Background: Cytomegalovirus (CMV) infections in kidney transplant recipients are in most cases successfully treated with oral valganciclovir (VGCV). However, in a few percent of patients, mutations in the UL 97 or UL 54 gene lead to drug resistance.
Methods: We investigated the incidence and outcomes of ganciclovir-resistant CMV viremia in all 1244 kidney recipients transplanted at our center from 2004 through 2008. CMV DNAemia was monitored in all patients at least weekly, and patients who were positive were treated preemptively with VGCV (900 mg once daily).
Results: Ganciclovir-resistant mutations were detected in 27 patients (2.2%), of which 26 occurred in the 209 CMV IgG-negative recipients receiving a CMV-positive kidney (12.5%). All had UL97 gene mutations, and none had UL54 gene mutations. Mean DNAemia half-life for the first (nonresistance) episode of CMV viremia was 3.8 ± 1.2 days. After established resistance, 25 of 27 patients had their mycophenolate mofetil dose reduced by approximately 50%, and 10 of these were also treated with intravenous foscarnet. The DNAemia half-life was 3.7 ± 1.4 days in the foscarnet-treated patients, significantly shorter than in the other 17 patients, 10.8 ± 6.7 days (P = 0.001). Time to DNAemia eradication was 30 ± 16 and 81 ± 51 days in the two groups, respectively (P = 0.001).

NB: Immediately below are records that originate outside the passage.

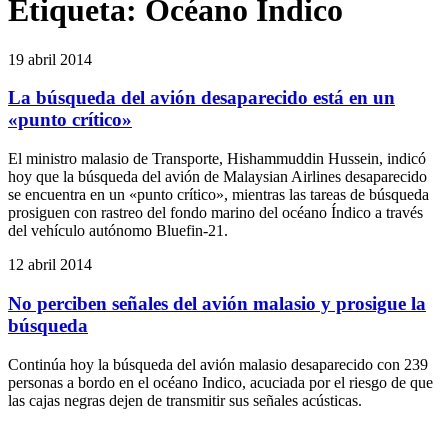
Etiqueta:
Océano Índico
19 abril 2014
La búsqueda del avión desaparecido está en un
«punto crítico»
El ministro malasio de Transporte, Hishammuddin Hussein, indicó
hoy que la búsqueda del avión de Malaysian Airlines desaparecido
se encuentra en un «punto crítico», mientras las tareas de búsqueda
prosiguen con rastreo del fondo marino del océano Índico a través
del vehículo autónomo Bluefin-21.
12 abril 2014
No perciben señales del avión malasio y prosigue la
búsqueda
Continúa hoy la búsqueda del avión malasio desaparecido con 239
personas a bordo en el océano Indico, acuciada por el riesgo de que
las cajas negras dejen de transmitir sus señales acústicas.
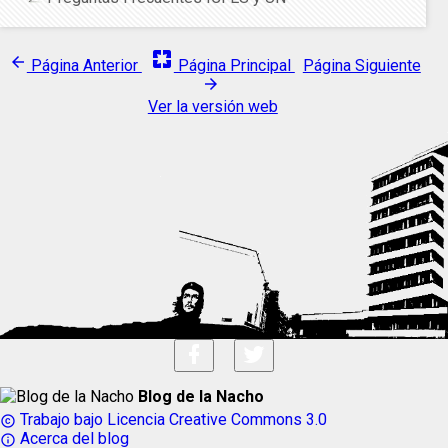
pages
arrow_back
Página Anterior
Página Principal
Página Siguiente
arrow_forward
Ver la versión web
Blog de la Nacho
Trabajo bajo Licencia Creative Commons 3.0
copyright
Acerca del blog
info_outline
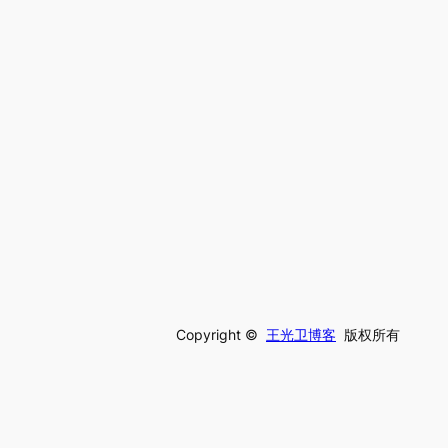
Copyright ©
王光卫博客
版权所有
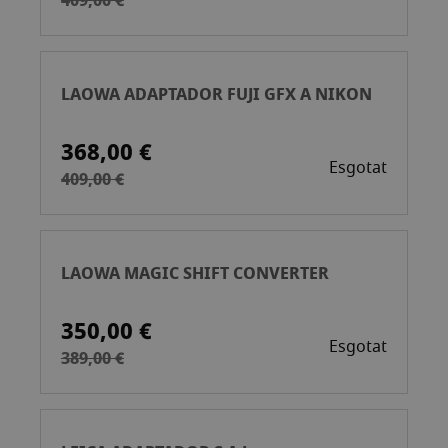
409,00 €
LAOWA ADAPTADOR FUJI GFX A NIKON
368,00 €
Esgotat
409,00 €
LAOWA MAGIC SHIFT CONVERTER
350,00 €
Esgotat
389,00 €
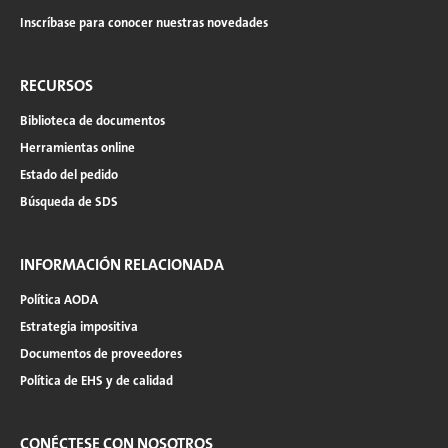
Inscríbase para conocer nuestras novedades
RECURSOS
Biblioteca de documentos
Herramientas online
Estado del pedido
Búsqueda de SDS
INFORMACIÓN RELACIONADA
Política AODA
Estrategia impositiva
Documentos de proveedores
Política de EHS y de calidad
CONÉCTESE CON NOSOTROS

Conclusion: Use of 900 mg VGCV once daily for preemptive CMV treatment is associated with a high incidence of CMV UL97-resistance gene mutations in D+/R- patients. Foscarnet treatment rapidly and safely eradicated CMV DNAemia, and also patients who only reduced the immunosuppression and continued on VGCV treatment eventually cleared the virus.